Even if I was an incorrigible fool, I wanted to believe that there was still something fundamental in me worthy of my own respect.

With combined humility of character and stinging outbursts of emotion, the wife decided to file for divorce from Fujino, her husband, after he practically abandoned her and their daughter. This decision was rebuffed by her and Fujino's friends and acquaintances. "Nothing good will come of a divorce", one would say to convince her to backtrack from her decision. "Believe me, nothing goes right for a woman of her own", another one would tell her pointedly. And her husband would chastise her, "how are you going to manage with the little one on your own?" "Shadowy figures", who seemingly were conspiring collectively against her, would plague her consciousness. This novel was as much a poetic journey toward an unknown epiphany as a psychological journey (or "transformation", though that word is overused) of the woman from a helpless single mother to an independent individual able to repulse at every turn the forces that compel her not to turn away from her husband and "ruin" the family.

*

Among her virtues as a novelist, Tsushima's extraordinary display of compassion and empathy was the most haunting. Contemplating the reasons behind a woman's suicide by jumping in front of a train, the narrator of Territory of Light was "gripped by a sense that [she] shouldn't distance [herself] from the person who'd gone under the train as if it were nothing to do with [her]." Her extraordinary sympathy extended from the singular victim to the collective.

What burden of suffering or grief had brought them [the suicides] to this point? How long had they spent on this platform, and what were they looking at? They'd stood here alone, unnoticed. Now there was a whole crowd staring at the cast-off physical body, mangled and bloodied. What pain had driven them to it? I wanted to know, I badly wanted to know.

In several instances, the female protagonist was creating scenarios in her mind where she tried to communicate with characters or imagine a conversation. She would, for example, recall a story in her childhood wherein several children talked about the miraculous survival of a boy who fell from the school's rooftop, who had fortuitously landed on a water trough just about his own size. She would consider the veracity of this story in hindsight, and assume that the story might be a fictionalized account because it was convenient for children to think so.

The children might well have made up that version of events. Maybe one of them saw the accident victim's body, noticed the nearby cistern, thought 'If only he'd landed in there', and in a moment of anger at the child who hadn't fallen where he should, decided to forget he was dead. Reality couldn't be as brutal as that. Perhaps the child who saw returned to his playmates, not giving the body with its shattered skull a backward glance, and reported: 'They say someone fell off the roof, but he fell right into the water and he's fine,' adding, with a laugh, 'Some people do the weirdest things!' Yes, I remember the rumour as always being accompanied by laughter. The children had realized that it was possible to survive a fall from a roof, despite the grownups' best efforts to scare them, and the shared sense of superiority this gave them made them erupt in laughter.

This made-up story would itself be tested by the end of the chapter. In any case, this building of an alternate reality within the reality of the fictional fabric, making up a different version of past events, a kind of fiction within fictionwas a technique that Tsushima was using since Child of Fortune, her first novel, and was exploited in full in her novel Laughing Wolf. In the latter, the children's points of view were the departure point to set off convenient fictions, assumptions, and simulations to stave off the brutality of reality. As the narrator confessed at one point, "it cheered me up to expand the bounds of what I could think of as not impossible."

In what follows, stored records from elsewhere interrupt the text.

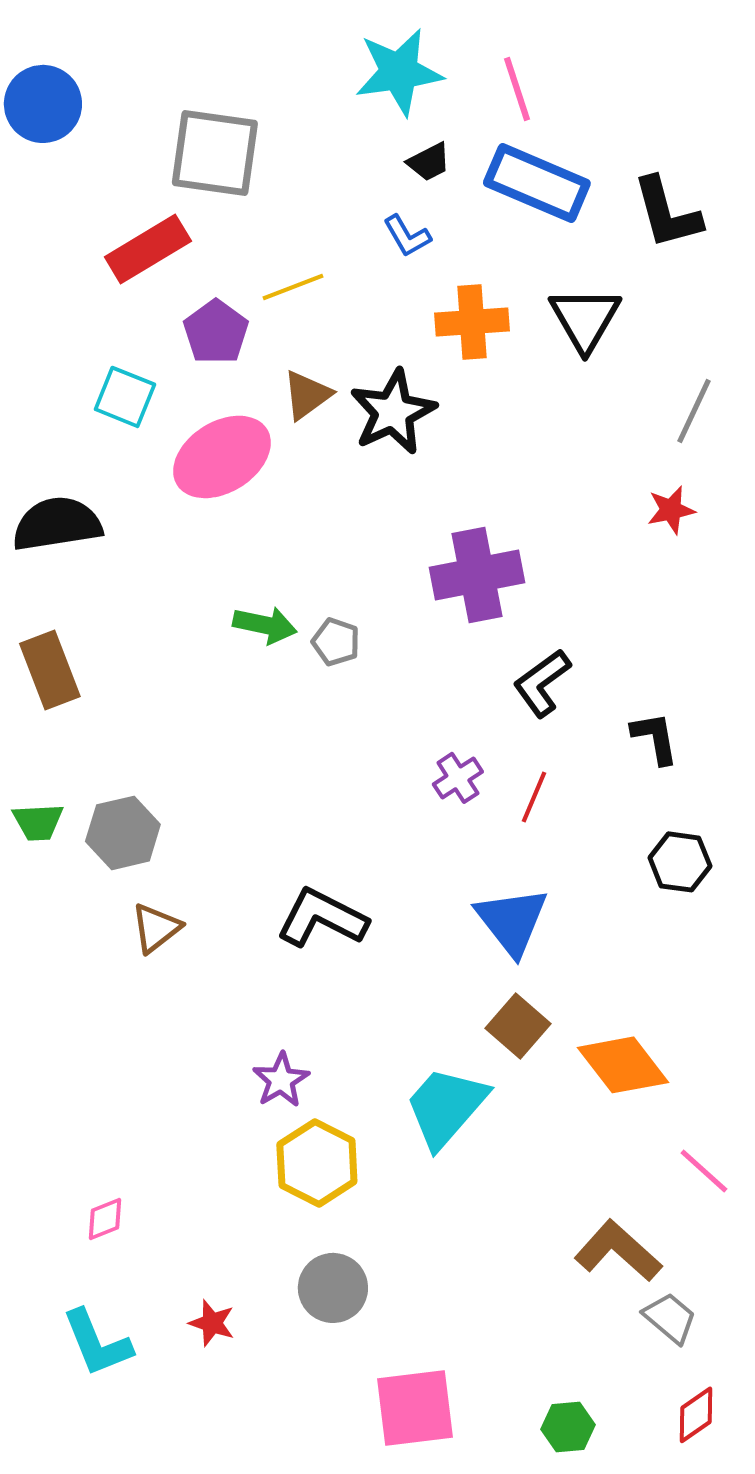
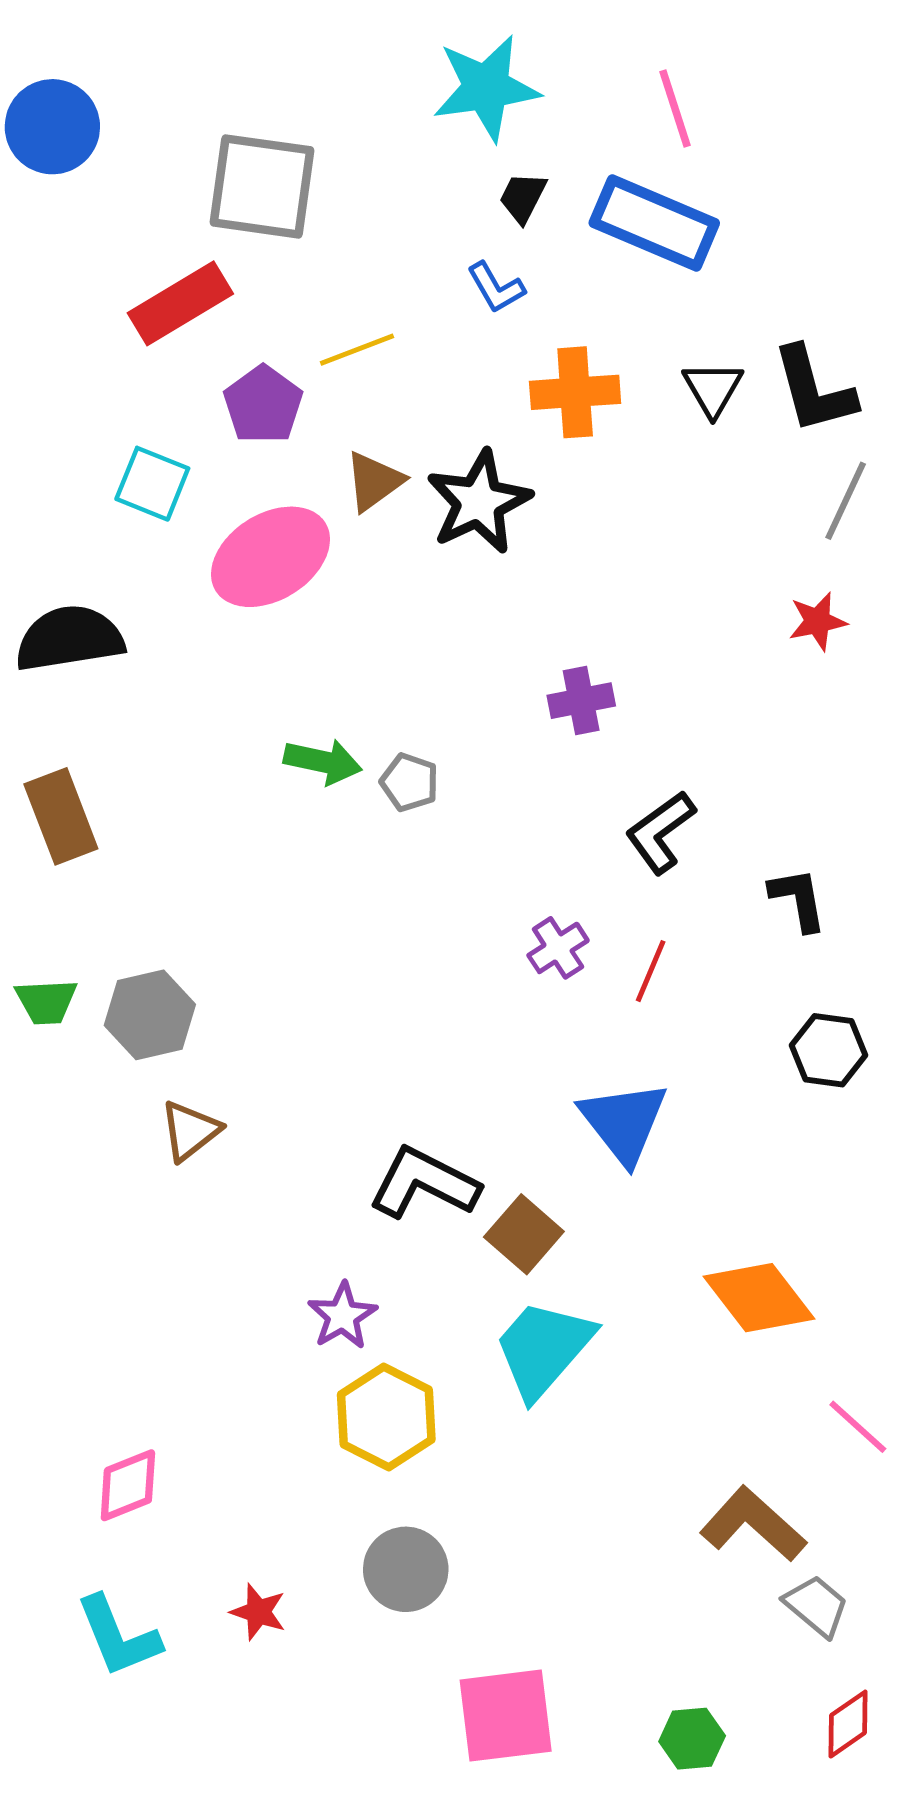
pink line: (517, 89) -> (675, 108), moved
black trapezoid: (429, 162) -> (523, 197), turned 144
black L-shape: (667, 213) -> (814, 390), moved
black triangle: (585, 319) -> (713, 389), size x0.7
purple cross: (477, 575) -> (581, 701), size x0.6
black L-shape: (322, 918) -> (424, 1183), moved
brown square: (518, 1026) -> (524, 1234), moved
pink diamond: (105, 1219) -> (128, 1485), size x1.4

In a scene of the mother and daughter visiting a tree park on a Sunday, she imagined a playful conversation with another pair of mother and daughter she encountered in the park. The imagined version of an event to suit one's convenience was also akin to the imagined transaction or trade in "The Silent Traders", one of Tsushima's signature stories in The Shooting Gallery. In an almost similar manner and voice, the mother created a fictional version of a "silent trade" in her mind as a substitute to the boredom, insecurity, and fear she felt as a single mother, this time looking for a child who just ran away from her.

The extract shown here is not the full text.